The PlayStation profit game

By BRIAN KELLY

Herald Writer

The odyssey is over. And great graphics aside, it’s time to see if these things can sing ka-ching.

Or so hope a growing number of new PlayStation 2 owners, the stand-in-line stalwarts who braved boredom and the crush of the crowd recently to get their hands on the hottest video game machine in years.

With Sony shipping fewer PlayStation 2 machines than previously promised, some are hoping to resell their consoles for a tidy profit. Maybe by as much as $1,000 more than the retail price.

“I saw it as an investment,” said Charles White of Monroe.

Sony had planned to ship a million units for its North American launch of the game player, but later cut that number in half. Although the company has promised to ship 100,000 each week until Christmas, many of the machines have been preordered and some stores don’t expect to have extra consoles until spring.

The machines, which also play DVDs and older PlayStation games, have a suggested retail price of $299.

White, a 50-year-old corrections officer at the prison in Monroe, bought his PlayStation 2 at a Fred Meyer store when they went on sale 10 days ago.

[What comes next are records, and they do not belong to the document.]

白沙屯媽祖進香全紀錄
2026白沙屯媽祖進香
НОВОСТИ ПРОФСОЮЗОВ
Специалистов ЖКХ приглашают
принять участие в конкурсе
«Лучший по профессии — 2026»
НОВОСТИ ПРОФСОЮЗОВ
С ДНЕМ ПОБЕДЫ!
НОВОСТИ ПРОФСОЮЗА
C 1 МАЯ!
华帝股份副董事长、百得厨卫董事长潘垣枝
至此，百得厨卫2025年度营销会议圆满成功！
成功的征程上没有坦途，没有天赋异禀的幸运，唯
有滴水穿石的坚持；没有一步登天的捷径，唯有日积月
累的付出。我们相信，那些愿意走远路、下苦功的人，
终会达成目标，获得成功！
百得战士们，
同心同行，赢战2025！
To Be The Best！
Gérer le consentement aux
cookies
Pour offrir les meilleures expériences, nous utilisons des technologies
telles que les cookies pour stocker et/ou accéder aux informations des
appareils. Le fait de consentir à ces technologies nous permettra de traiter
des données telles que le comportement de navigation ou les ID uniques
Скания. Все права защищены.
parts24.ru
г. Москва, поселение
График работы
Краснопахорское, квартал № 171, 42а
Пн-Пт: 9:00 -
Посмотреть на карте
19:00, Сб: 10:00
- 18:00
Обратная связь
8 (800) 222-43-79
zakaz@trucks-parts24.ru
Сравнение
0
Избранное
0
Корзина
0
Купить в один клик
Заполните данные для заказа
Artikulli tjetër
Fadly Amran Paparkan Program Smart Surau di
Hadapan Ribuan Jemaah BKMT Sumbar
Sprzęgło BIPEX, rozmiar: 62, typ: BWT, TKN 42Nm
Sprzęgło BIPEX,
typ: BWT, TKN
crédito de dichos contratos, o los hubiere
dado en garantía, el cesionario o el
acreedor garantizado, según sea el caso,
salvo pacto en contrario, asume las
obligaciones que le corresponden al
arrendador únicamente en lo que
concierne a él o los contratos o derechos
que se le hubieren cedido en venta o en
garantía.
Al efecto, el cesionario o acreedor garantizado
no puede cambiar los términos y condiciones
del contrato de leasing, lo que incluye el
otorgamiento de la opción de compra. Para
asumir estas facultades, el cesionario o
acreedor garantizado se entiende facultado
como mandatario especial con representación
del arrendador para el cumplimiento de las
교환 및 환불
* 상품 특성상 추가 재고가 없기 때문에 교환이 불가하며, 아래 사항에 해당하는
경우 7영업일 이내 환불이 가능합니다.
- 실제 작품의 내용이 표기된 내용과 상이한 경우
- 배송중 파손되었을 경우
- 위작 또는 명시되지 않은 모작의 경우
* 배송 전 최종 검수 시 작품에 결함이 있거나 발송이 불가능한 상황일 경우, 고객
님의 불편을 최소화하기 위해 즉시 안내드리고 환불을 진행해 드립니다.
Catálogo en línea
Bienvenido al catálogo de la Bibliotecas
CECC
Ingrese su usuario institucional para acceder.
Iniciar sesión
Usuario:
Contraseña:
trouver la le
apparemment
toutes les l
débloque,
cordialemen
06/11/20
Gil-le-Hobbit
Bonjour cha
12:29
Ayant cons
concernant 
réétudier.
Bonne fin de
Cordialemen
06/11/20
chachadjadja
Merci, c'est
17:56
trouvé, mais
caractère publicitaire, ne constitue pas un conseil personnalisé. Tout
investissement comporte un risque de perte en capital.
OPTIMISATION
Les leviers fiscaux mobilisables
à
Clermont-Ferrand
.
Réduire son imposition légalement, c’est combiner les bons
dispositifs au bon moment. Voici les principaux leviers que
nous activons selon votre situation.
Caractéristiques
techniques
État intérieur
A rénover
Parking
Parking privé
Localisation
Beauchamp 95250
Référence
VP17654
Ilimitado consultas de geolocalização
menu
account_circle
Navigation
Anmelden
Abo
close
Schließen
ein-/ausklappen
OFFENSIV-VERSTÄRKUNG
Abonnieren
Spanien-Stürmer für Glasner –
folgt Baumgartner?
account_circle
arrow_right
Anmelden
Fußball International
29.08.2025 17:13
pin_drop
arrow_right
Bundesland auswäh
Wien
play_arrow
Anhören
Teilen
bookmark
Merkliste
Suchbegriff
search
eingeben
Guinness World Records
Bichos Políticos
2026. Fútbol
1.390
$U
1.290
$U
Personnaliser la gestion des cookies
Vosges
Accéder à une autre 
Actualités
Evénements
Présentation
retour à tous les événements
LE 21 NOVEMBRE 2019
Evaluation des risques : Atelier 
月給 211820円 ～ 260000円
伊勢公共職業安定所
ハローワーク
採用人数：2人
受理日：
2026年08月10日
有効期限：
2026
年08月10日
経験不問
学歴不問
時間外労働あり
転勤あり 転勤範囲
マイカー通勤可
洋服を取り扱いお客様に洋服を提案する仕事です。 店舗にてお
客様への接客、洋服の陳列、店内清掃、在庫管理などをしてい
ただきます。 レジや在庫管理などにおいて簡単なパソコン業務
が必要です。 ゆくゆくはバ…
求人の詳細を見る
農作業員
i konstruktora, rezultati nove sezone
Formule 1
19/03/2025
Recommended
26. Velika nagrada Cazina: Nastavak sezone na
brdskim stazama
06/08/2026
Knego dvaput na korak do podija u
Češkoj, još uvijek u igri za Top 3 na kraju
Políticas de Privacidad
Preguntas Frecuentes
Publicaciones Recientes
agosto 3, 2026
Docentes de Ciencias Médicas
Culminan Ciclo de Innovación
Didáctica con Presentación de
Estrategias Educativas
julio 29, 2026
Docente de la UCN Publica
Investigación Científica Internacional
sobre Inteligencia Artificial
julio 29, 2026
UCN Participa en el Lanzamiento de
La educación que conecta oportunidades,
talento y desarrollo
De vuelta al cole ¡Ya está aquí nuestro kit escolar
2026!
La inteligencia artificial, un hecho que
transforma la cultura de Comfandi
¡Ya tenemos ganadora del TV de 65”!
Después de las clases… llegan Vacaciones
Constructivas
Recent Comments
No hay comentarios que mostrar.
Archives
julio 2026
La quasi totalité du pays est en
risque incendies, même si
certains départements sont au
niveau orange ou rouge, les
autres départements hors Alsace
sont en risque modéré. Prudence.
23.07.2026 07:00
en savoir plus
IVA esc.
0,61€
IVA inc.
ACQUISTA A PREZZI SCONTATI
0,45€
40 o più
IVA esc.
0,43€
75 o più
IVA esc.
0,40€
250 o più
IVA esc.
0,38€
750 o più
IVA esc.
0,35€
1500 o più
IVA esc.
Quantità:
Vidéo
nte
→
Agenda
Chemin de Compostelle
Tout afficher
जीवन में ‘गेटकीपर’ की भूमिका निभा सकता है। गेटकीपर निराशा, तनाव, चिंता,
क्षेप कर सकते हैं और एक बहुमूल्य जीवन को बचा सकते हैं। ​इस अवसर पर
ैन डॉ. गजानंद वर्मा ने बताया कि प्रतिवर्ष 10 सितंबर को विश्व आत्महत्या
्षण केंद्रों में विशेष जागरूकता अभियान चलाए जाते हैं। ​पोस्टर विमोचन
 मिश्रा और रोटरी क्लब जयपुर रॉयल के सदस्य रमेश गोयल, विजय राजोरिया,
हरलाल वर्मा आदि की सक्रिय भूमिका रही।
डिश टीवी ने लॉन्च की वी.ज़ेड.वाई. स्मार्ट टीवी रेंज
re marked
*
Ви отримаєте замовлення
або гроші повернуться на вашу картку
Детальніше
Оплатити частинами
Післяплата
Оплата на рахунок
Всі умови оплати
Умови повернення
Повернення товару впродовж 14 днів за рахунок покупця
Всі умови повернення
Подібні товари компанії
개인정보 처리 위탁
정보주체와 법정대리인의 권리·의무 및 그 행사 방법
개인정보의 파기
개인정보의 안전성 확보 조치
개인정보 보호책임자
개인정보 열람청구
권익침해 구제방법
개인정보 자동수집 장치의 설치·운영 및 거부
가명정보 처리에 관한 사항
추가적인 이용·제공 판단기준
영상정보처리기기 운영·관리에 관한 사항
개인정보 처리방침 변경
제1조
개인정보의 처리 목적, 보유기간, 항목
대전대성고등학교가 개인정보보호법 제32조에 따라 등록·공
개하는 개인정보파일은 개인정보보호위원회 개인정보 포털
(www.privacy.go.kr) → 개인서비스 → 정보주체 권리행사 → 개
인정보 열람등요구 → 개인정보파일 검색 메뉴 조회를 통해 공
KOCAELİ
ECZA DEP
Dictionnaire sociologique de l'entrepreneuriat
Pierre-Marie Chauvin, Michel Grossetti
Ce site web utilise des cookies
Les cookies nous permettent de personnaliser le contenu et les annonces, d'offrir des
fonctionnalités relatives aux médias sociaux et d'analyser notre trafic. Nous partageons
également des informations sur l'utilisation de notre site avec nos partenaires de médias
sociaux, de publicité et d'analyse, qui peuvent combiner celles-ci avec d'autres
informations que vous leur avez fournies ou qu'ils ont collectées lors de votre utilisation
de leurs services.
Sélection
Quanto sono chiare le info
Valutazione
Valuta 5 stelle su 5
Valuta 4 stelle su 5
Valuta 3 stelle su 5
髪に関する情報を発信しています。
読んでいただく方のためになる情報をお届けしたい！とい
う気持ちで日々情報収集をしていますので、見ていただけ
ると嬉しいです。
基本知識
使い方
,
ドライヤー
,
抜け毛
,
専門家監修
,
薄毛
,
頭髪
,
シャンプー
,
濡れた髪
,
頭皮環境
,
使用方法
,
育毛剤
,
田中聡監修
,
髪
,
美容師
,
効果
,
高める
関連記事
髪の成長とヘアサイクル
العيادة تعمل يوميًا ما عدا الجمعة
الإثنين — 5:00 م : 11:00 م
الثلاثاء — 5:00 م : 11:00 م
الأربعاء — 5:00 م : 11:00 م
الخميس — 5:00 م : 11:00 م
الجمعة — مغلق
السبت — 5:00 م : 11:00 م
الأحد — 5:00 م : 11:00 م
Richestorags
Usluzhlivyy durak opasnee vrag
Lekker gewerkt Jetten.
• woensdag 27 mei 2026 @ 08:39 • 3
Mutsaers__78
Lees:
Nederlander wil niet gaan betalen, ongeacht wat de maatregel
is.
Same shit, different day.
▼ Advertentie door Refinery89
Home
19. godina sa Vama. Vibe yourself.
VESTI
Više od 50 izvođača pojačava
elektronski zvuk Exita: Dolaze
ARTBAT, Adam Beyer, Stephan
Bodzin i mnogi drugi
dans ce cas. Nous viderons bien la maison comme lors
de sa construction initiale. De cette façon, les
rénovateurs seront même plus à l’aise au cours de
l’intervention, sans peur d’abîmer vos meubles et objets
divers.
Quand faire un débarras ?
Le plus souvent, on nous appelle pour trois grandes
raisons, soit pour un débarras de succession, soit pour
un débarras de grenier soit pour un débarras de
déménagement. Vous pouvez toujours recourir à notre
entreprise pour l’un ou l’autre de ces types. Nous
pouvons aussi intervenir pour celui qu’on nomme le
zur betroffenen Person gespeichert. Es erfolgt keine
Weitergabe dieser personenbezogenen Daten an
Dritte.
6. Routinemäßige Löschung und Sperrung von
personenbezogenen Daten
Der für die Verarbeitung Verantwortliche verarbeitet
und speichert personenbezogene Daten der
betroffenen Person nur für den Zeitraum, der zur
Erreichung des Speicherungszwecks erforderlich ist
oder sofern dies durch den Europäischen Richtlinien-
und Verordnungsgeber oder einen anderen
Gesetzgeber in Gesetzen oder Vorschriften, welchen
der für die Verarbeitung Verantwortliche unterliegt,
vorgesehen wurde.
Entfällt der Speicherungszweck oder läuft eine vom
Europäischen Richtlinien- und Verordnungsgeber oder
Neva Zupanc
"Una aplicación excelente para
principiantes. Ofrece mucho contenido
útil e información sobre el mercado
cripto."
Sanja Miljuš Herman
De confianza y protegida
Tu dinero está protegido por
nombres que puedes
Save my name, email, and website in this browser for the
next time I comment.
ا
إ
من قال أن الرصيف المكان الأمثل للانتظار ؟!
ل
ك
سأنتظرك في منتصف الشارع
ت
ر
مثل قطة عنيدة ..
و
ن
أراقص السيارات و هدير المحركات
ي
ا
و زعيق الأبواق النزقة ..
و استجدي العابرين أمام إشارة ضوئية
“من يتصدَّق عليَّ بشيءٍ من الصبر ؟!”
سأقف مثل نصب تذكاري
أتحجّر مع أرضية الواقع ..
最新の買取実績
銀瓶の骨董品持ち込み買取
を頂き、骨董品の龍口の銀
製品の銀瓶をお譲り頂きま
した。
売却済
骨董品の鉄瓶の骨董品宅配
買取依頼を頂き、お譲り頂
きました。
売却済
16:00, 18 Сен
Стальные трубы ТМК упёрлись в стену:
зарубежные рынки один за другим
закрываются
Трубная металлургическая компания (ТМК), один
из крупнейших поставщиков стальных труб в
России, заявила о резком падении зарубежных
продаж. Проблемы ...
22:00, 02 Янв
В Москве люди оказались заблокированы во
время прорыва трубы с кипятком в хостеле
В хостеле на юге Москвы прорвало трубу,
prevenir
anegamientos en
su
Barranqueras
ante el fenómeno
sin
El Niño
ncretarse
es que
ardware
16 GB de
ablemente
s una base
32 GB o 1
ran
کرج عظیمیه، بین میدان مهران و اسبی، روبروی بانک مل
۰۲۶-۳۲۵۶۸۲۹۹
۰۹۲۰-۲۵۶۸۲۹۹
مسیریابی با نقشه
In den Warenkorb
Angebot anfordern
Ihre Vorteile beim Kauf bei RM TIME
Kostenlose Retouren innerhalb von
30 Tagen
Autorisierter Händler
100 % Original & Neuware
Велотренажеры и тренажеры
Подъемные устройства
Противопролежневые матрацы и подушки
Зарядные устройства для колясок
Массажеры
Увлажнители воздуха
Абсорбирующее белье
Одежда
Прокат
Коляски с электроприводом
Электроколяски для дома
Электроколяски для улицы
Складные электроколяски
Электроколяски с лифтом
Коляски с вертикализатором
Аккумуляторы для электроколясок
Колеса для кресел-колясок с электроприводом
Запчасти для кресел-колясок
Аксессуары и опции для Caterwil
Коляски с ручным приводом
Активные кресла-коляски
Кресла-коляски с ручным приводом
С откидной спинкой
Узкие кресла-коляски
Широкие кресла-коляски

He set his alarm for 4 a.m. so he could get in line early, but had second thoughts after his head hit the pillow.

“I wasn’t going to do it,” White recalled. “I hemmed and hawed, then I woke up before the alarm went off.”

White relented, drove down to the store and took a place in line at 4:30 a.m.

At 6 a.m., an employee came out and told the crowd the store had only two dozen consoles.

“I was number 22; I squeaked in,” said White, who doesn’t play video games and doesn’t own a computer.

The game player put him back $324 with tax. It also made him 15 minutes late for work that day.

Now, he’s selling the game – still in its box with cardboard flaps unflipped and plastic wrap intact – for the best offer above $1,000. Or he’ll sell the machine to the first person to paper his palm with $1,350.

Marvin Eutsey, a 40-year-old supervisor at Costco, had originally planned on keeping his console.

He, too, waited for hours.

“I went through royal hell,” said Marvin Eutsey, 40.

All told, it cost him $443. Eutsey’s asking price: $750.

At a friend’s party a week ago, Eutsey saw the console in action. The graphics are awesome, he said.

“I was really considering keeping it,” Eutsey said. “With Christmas coming up and three kids at home …. I kind of put two and two together. It’s an awful lot of money.”

“If worse comes to worse, I can always take it back,” he said.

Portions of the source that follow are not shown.